Meadowdale High School senior Peris Thomas wants state leaders to pass a law allowing all public school students to use public transportation without needing to pay or get a pass.
“Why can’t the students get on for free because you took away their only form of free transportation?” she asked.
On Wednesday morning in Columbus, she and about 30 Meadowdale high schoolers met with legislative aides in the Ohio's Capitol.
The senior and others said a big problem is the lack of school buses for Dayton Public School’s high schoolers.
Currently, many students use the Greater Dayton RTA, Montgomery County's public transit, to get to and from school.

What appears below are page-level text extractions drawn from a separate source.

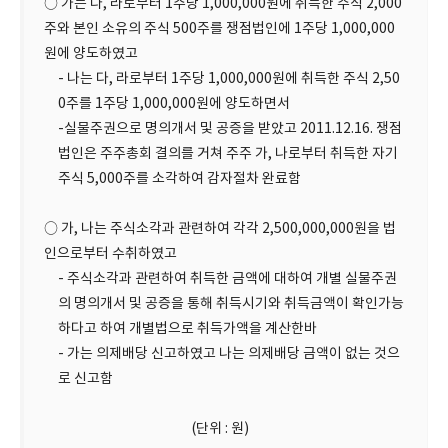
○ 가는 다, 라로부터 1주당 1,000,000원에 취득한 주식 2,000
주와 본인 소유의 주식 500주를 쟁점법인에 1주당 1,000,000
원에 양도하였고
- 나는 다, 라로부터 1주당 1,000,000원에 취득한 주식 2,50
0주를 1주당 1,000,000원에 양도하면서
-실물주권으로 명의개서 및 공증을 받았고 2011.12.16. 쟁점
법인은 주주총회 결의를 거쳐 주주 가, 나로부터 취득한 자기
주식 5,000주를 소각하여 감자절차 완료함
○ 가, 나는 주식소각과 관련하여 각각 2,500,000,000원을 법
인으로부터 수취하였고
- 주식소각과 관련하여 취득한 금액에 대하여 개별 실물주권
의 명의개서 및 공증을 통해 취득시기와 취득금액이 확인가능
하다고 하여 개별법으로 취득가액을 계산한바
- 가는 의제배당 신고하였고 나는 의제배당 금액이 없는 것으
로 신고함
(단위 : 원)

They get a bus pass at the end of the school day.
The group told legislative aides stories of schools running out of bus passes so students had to figure out a way home.

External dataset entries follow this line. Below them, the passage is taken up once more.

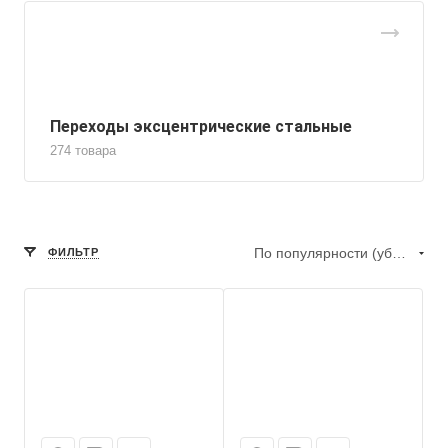
Переходы эксцентрические стальные
274 товара
По популярности (убывание)
ФИЛЬТР
Присоединение
Приварное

Thomas rides the city’s buses and says the biggest challenge is the RTA schedule.
"With the weather that's going on, there are people who have very bad health conditions at our school who can't be outside for an amount of time waiting for that bus," Thomas said. "The bus runs on their schedule, not the students' schedule. There are students who have to go to work. Students who have to help be caregivers to their family members who are ill.”
The state’s school funding plan addresses the need for more busing, said Dakota Bidgood, aide for State Rep. Phillip Robinson, who is on the Primary and Secondary Education Committee. However, he said state budget changes are stalling this effort.
"Public school districts have to do more to accommodate community and charter, community and charter schools and private schools in terms of transportation, which, as you've sort of articulated, has partially led to your problem," Bidgood said. "This is something that needs to be addressed. There's just a lot of people that don't understand that there's just some school districts that don't have buses."
The group also spoke with State Rep. Willis Blackshear Jr. and told him about the need for expanded mental health, music and arts programs.